Whenever you use your secured credit card, you have a balance the same as you would on a credit card. Pay off the balance in full every month, and you will build credit the same as you would with an unsecured credit card.
If you’ve never had credit, you may also want to check out our article ‘How to Build Credit from Scratch‘.
What determines a credit score?
The first step to building your credit is to understand what determines your credit score. If you’re new to the credit scene and just beginning to understand it, here’s what you need to know.
The Five Credit Score Influencers
There are five categories that contribute to your credit score. They are:
- Payment History (35%)
- Amounts Owed (30%)
- Length of Credit History (15%)
- New Credit (10%)
- Types of Credit Used (10%)
Each is unique and will impact your credit in different ways; likewise, they are all connected. When one falters, others falter; when one is lifted, others are lifted. It’s a financial food chain, so to speak.
Your payment history reflects how often you have paid your bills on time. Late payments by more than 30 days, for instance, will lower your credit score.
This is why paying your bills on time is so important because this category is the biggest contributor to whether you have good or bad credit.
This category reflects your overall credit utilization. Your credit utilization ratio is a percentage of how much credit you have available to you vs. how much you owe on all of your accounts. Car loans, student loans, and credit card debt (if you have it), are all added together and are combined with available credit. In short, it’s what you owe versus what you still have available.
Length of Credit History
How long have your credit accounts been open or active? The longer, the better for this one. If you close a longstanding credit account, it will negatively impact this category when it eventually drops off your credit report.
How new are your most recent accounts? How many credit inquiries have you had, and when was the last time you had one? Too active and too quiet are both red flags.
Types of Credit Used
There are three types of credit. Installment, revolving, and open credit. Credit cards and home equity lines of credit (HELOCs) are revolving credit.
Mortgage loans, auto loans, student loans, and personal loans are installment credit.
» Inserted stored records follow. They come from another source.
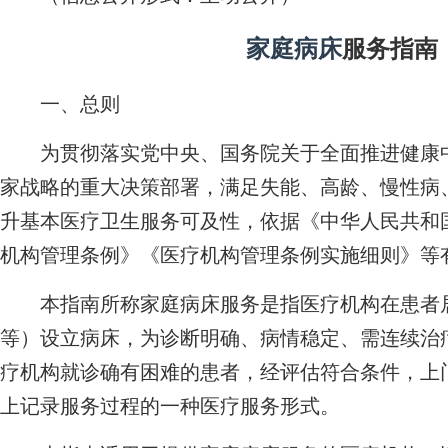
家庭病床
服务指南
一、总则
为贯彻落实党中央、国务院关于全面推进健康中
家战略的重大决策部署，满足失能、高龄、慢性病
升基本医疗卫生服务可及性，依据《中华人民共和
机构管理条例》《医疗机构管理条例实施细则》等
本指南所称家庭病床服务是指医疗机构在患者居
等）设立病床，为诊断明确、病情稳定、需连续治
疗机构就诊确有困难的患者，经评估符合条件，上
上记录服务过程的一种医疗服务形式。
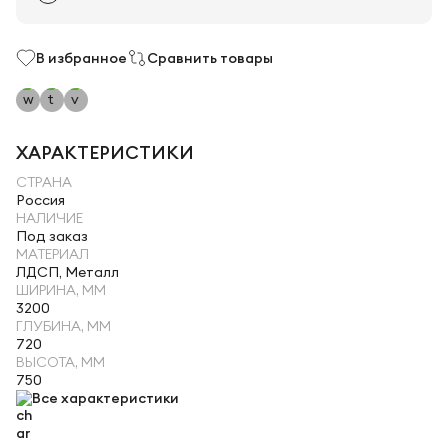
В избранное
Сравнить товары
ХАРАКТЕРИСТИКИ
СТРАНА
Россия
НАЛИЧИЕ
Под заказ
МАТЕРИАЛ
ЛДСП, Металл
ШИРИНА, ММ
3200
ГЛУБИНА, ММ
720
ВЫСОТА, ММ
750
Все характеристики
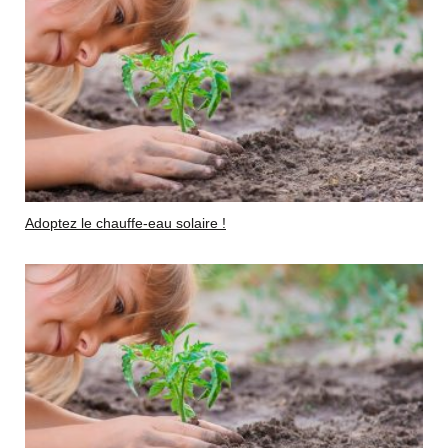
Adoptez le chauffe-eau solaire !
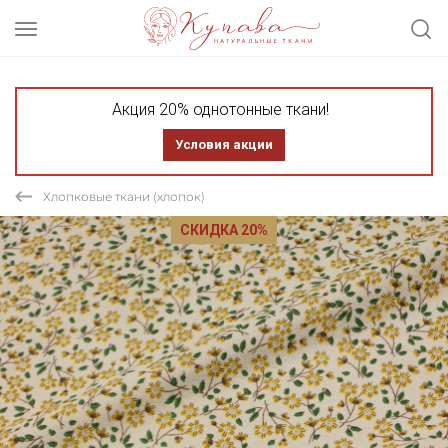
Акция 20% однотонные ткани!
Условия акции
Хлопковые ткани (хлопок)
СКИДКА 20%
Open credit includes utility accounts such as electricity, gas, water/sewage, garbage, internet, and cable TV.
The types of credit you have on your credit report account for 10% of your credit score. Generally speaking, you want a mix of different types of credit accounts to have a good credit score.
So, for example, if you only have installment loans and no revolving credit accounts, your credit history is limited. Because of this, you’re considered more of a risk than a person who does and who makes on-time payments.
Get Started Building Your Credit
Now that you’ve learned how to build credit without a credit card, it’s time to start building your credit and achieve the credit score you need to succeed in life.
Regardless of which option you choose to build credit without a credit card, it’s very important to get in the habit of making on-time payments. Remember, just one late payment can damage your credit score and set you back significantly.